How do I prove that $3<\pi<4$?

After all the comments it's unclear what is allowed and what is forbidden. I'd suggest the following: $${1\over 2}=\sin{\pi\over 6}<{\pi\over 6}<\tan{\pi\over 6}={1\over\sqrt{3}}\ ,$$ which leads to $3<\pi<3.5$.

Starting from the antique definition of $\pi$ : The length of cirle of radius $1$ is $=2\pi$.

On the figure below, obviously the length of the circle is between $6$ and $8$ (lengths of the hexagon and square, respectively)
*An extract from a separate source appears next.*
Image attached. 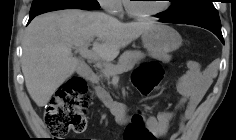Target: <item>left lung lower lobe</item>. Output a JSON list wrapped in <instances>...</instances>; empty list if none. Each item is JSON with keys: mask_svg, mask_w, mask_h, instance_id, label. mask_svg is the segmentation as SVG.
I'll return each mask as SVG.
<instances>
[{"mask_svg": "<svg viewBox=\"0 0 236 140\" xmlns=\"http://www.w3.org/2000/svg\"><path fill=\"white\" fill-rule=\"evenodd\" d=\"M159 21L160 22H166V23H179V24L196 25V26L205 28V29L213 32L221 40V42L224 44V39H223V36H222L221 28H219V27H214V26L205 25V24H198V23L172 22V21H169L165 16L160 17Z\"/></svg>", "mask_w": 236, "mask_h": 140, "instance_id": "obj_1", "label": "left lung lower lobe"}]
</instances>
So, $6 < 2\pi < 8$ hence $3 < \pi < 4$

We need to show that $3/2<\pi/2<2$, so (using your definition of $\pi$) that $\cos 2<0$ and $\cos t>0$ for all $0\leq t\leq 3/2$.
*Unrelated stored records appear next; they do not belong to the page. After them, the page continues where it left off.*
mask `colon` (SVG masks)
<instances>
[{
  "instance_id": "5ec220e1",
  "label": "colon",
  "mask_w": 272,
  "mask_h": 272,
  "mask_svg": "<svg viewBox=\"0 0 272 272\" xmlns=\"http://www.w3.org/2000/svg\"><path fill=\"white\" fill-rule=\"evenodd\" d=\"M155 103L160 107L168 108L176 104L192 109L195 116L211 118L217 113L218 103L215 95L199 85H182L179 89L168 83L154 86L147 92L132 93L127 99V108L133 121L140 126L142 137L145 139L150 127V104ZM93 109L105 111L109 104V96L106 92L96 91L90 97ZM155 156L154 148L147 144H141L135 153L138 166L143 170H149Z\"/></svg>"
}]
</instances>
The Taylor series for $\cos t$ follows immediately from the series for $e^t$ and your definition of $\cos t$. The signs alternate. The terms decrease in absolute value for $t=2$ (except for the second term), so taking the first three terms give the upper bound $\cos 2 < -\tfrac{1}{3}$.

On the other hand for $t=\tfrac{3}{2}$, the first four terms give the lower bound $\cos \tfrac{3}{2}>0.0701171875$.
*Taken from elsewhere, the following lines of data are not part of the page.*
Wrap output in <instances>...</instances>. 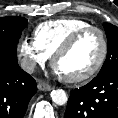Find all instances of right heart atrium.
Masks as SVG:
<instances>
[{
	"label": "right heart atrium",
	"instance_id": "right-heart-atrium-1",
	"mask_svg": "<svg viewBox=\"0 0 118 118\" xmlns=\"http://www.w3.org/2000/svg\"><path fill=\"white\" fill-rule=\"evenodd\" d=\"M17 53L23 68L29 72L44 64L49 56L38 46L34 39L23 38L19 41Z\"/></svg>",
	"mask_w": 118,
	"mask_h": 118
}]
</instances>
Finally, $\cos' = -\sin$ (immediate from your definitions), so if $\sin t\geq 0$ for $0\leq t\leq 3/2$ we will know that $\cos$ is decreasing in that interval and so cannot be negative. For this interval, $\sin t > t-t^3/6$ (same argument about alternating terms with decreasing absolute value); $t-t^3/6$ is positive between its zeros at $t=0$ and $t=\sqrt{6}>3/2$.